Wednesday, October 5, 2022

The Kings Of Israel And Judah. Day 17, Preparing To Build The Temple, Part One

While King David was alive he worked to make Solomon's job of building the temple easier by accumulating many of the materials for it. In today's text from 1 Kings 5 we'll look at some of the materials Solomon imported for use in the temple but first we'll learn what items David already had stored up for him. The books of 1 Chronicles and 2 Chronicles go along with 1 Kings and 2 Kings so we will be combining information from all these volumes in our study of the kings.

In 1 Chronicles 29 David told the assembled people that he was providing gold, silver, bronze, iron, onyx and turquoise and a variety of other gemstones, fine stone and marble. He asked the people what they would be willing to contribute for the construction of the temple and they donated gold, silver, bronze, iron, and precious stones. All these items have been kept in the treasury of the temple of the Lord under the care of a man named Jehiel the Gershonite ever since. Solomon also needs wood for building materials and in yesterday's text we found King Hiram of Tyre offering his hand of friendship to Solomon. King Hiram and King David had always been on good terms with each other and Hiram wants his alliance with Israel and his trade agreement with Israel to continue now that Solomon has succeeded his father as king.

Hiram sent envoys with gifts for Solomon and in today's passage Solomon sends a letter back to him (no doubt accompanied by many fine gifts) and in this letter he wants to purchase fine wood from Hiram and wants to hire Hiram's laborers for any price Hiram might want to name. "Solomon sent back this message to Hiram: 'You know that because of the wars waged against my father David from all sides, he could not build a temple for the name of his God until the Lord put his enemies under his feet. But now the Lord my God has given me rest on every side, and there is no adversary or disaster.
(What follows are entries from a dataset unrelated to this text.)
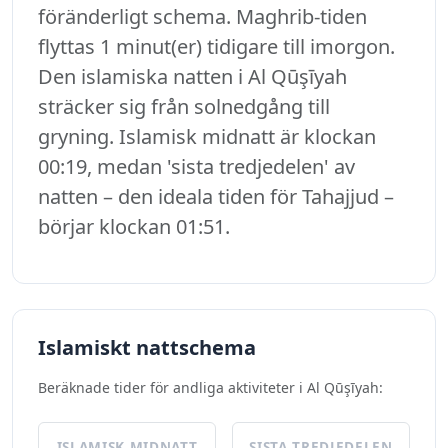
föränderligt schema. Maghrib-tiden
flyttas 1 minut(er) tidigare till imorgon.
Den islamiska natten i Al Qūşīyah
sträcker sig från solnedgång till
gryning. Islamisk midnatt är klockan
00:19, medan 'sista tredjedelen' av
natten – den ideala tiden för Tahajjud –
börjar klockan 01:51.
Islamiskt nattschema
Beräknade tider för andliga aktiviteter i Al Qūşīyah:
ISLAMISK MIDNATT
SISTA TREDJEDELEN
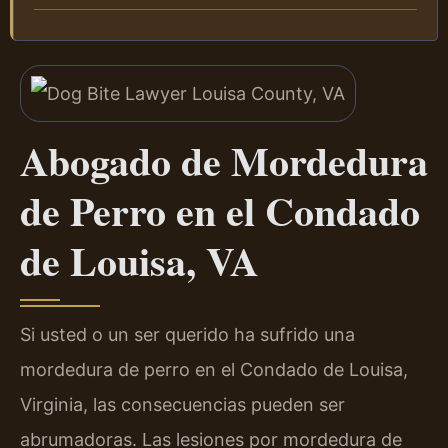
Abogado de Mordedura
de Perro en el Condado
de Louisa, VA
Si usted o un ser querido ha sufrido una
mordedura de perro en el Condado de Louisa,
Virginia, las consecuencias pueden ser
abrumadoras. Las lesiones por mordedura de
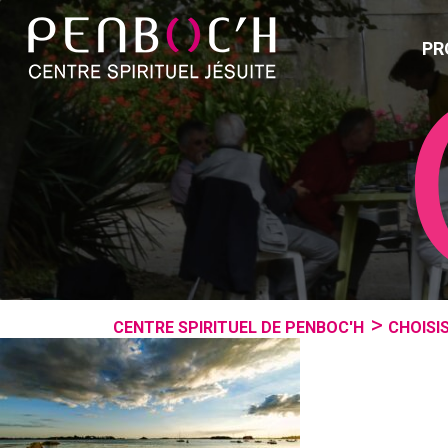
PR
CENTRE SPIRITUEL DE PENBOC'H
CHOISIS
I intend, therefore, to build a temple for the name of the Lord my God, as the Lord told my father David, when He said, 'Your son whom I will put on the throne in your place will build the temple for My name.' So give orders that cedars of Lebanon be cut for me. My men will work with yours, and I will pay for your men whatever wages you set. You know that we have no one so skilled in felling timber as the Sidonians.'" (1 Kings 5:2-6) Solomon clearly wants to continue trading with the kingdom of Tyre. The Sidonians are mentioned because Tyre and Sidon are often mentioned in the Bible in conjunction with each other. They were neighboring cities and were the two most important cities of all of ancient Phoenicia. 

Hiram is happy when he receives Solomon's friendly and respectful letter. He knows now that he can continue being on peaceful terms with Israel. He agrees to Solomon's request for the timber and tells him what he'd like sent from Israel in return. "When Hiram heard Solomon's message, he was greatly pleased and said, 'Praise be to the Lord today, for He has given David a wise son to rule over this great nation.' So Hiram sent word to Solomon: 'I have received the message you sent me and will do all you want in providing the cedar and juniper logs. My men will haul them down from Lebanon to the Mediterranean Sea, and I will float them as rafts by sea to the place you specify. There I will separate them and you can take them away. And you are to grant my wish by providing food for my royal household.'" (1 Kings 4:7-9)

We don't know whether Hiram ever forsook the gods of his people and gave his heart solely to the one true God. But what we do know is that he believes the God of Israel exists. What we do know is that he respects the God of Israel. Hiram praises the name of the Lord not in front of King Solomon or any of the people of Israel but in front of his own palace officials after one of them reads Solomon's letter to him. By this we know he is not mouthing empty words. He's free to say whatever he wants in his own palace in front of his own people. He doesn't have to speak words of praise that he doesn't mean. So whether or not he ever converted to the God of Israel, the thanks he gives Him is sincere. Hiram really is grateful to the Lord for placing a man on the throne of Israel who is reasonable and easy to deal with. He refers to Israel as a "great nation" and appears to want Solomon to succeed as king and appears to want to see Israel continuing to prosper.

Another thing we do know for sure from our passage today is that God always comes through on time. Solomon knows it's time to begin constructing the temple because the nation is enjoying an era of peace and prosperity. He does not have to turn his attentions to dealing with wars and disasters. He can concentrate on building the temple and building up the infrastructure of Israel. He has the fine metals and fine stones that his father and the people donated to the treasury for the temple but he doesn't have the lumber needed for such a large structure. At just the time he's wondering how and where to obtain lumber in the size and quality he needs, a king contacts him---a king whose nation has some of the tallest and finest (if not the finest) hardwood trees in the world. The Lord promises to provide His children's needs. (Philippians 4:19) In today's text we find Him providing a need for Solomon right on time.